Published in: ISCA ’25: Proceedings of the 52nd Annual International Symposium on Computer Architecture
Abstract: The growth of context window size in large language model (LLM) inference poses a very distinct computational challenge of hardware inefficiency. The inefficiency arises from the computational imbalance during LLM inference between the compute-intensive prefill stage, and memory-intensive decode stage. The predominant inference hardware, GPU, boasts large number of cores to excel in the prefill stage, which processes the entire input context at once, but suffers from hardware underutilization in the decode stage, which iteratively generates one output token at a time. In conventional LLM, batching has been able to alleviate the underutilization by generating multiple tokens of different requests. However, batching becomes infeasible in models with large context windows over 100K tokens because the Key-Value (KV) activations dominate the physical memory capacity, surpassing the entire model size. In this paper, we propose Hybe, a GPU-NPU hybrid system for efficient LLM inference with a million-token context window. Hybe utilizes the preexisting GPU for the prefill stage and employs lightweight NPUs during the decode stage.
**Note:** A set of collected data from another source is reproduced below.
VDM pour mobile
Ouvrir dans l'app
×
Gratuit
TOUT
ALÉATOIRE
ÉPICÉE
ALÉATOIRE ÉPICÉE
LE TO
Each NPU includes only the necessary computing resources to fully utilize the given memory bandwidth, thereby achieving maximum hardware efficiency. Furthermore, Hybe introduces fine-grained KV transmission, a kernel scheduling method that immediately offloads partial KV produced from the GPU to the NPU, which significantly reduces the KV memory required in the GPU. Lastly, Hybe scheduler applies stage-wise pipelining that dynamically assigns queued requests to idle hardware to minimize stalls. Hybe utilizes NVIDIA H100 GPU with inference-optimized vLLM library and implement Hybe NPU in 4nm process with equal HBM specification. Hybe achieves 2.1 × speedup for Phi-3 with 100K-token context window and 3.9 × energy efficiency for Llama-3 with 1M-token context window, over H100 GPUs with equal total device count.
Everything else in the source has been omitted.